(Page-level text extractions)
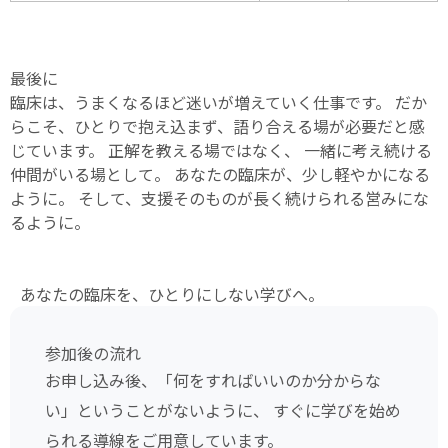
最後に
臨床は、うまくなるほど迷いが増えていく仕事です。 だか
らこそ、ひとりで抱え込まず、語り合える場が必要だと感
じています。 正解を教える場ではなく、 一緒に考え続ける
仲間がいる場として。 あなたの臨床が、少し軽やかになる
ように。 そして、支援そのものが長く続けられる営みにな
るように。
あなたの臨床を、ひとりにしない学びへ。
参加後の流れ
お申し込み後、「何をすればいいのか分からな
い」ということがないように、 すぐに学びを始め
られる導線をご用意しています。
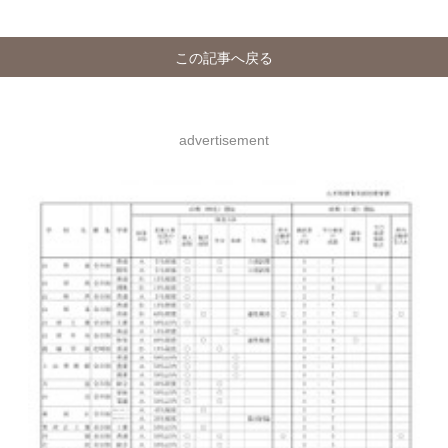
この記事へ戻る
advertisement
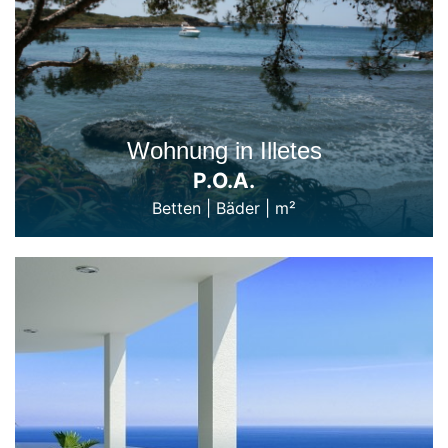
Wohnung in Illetes
P.O.A.
Betten
|
Bäder
|
m²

### What you need to do
The required result is an exact copy of the lines from the line containing "い」ということがないように、 すぐに学びを始め" through the end of the entries, with every picture left out.

### Exercise answer
い」ということがないように、 すぐに学びを始め
られる導線をご用意しています。
この記事へ戻る
advertisement
Wohnung in Illetes
P.O.A.
Betten
|
Bäder
|
m²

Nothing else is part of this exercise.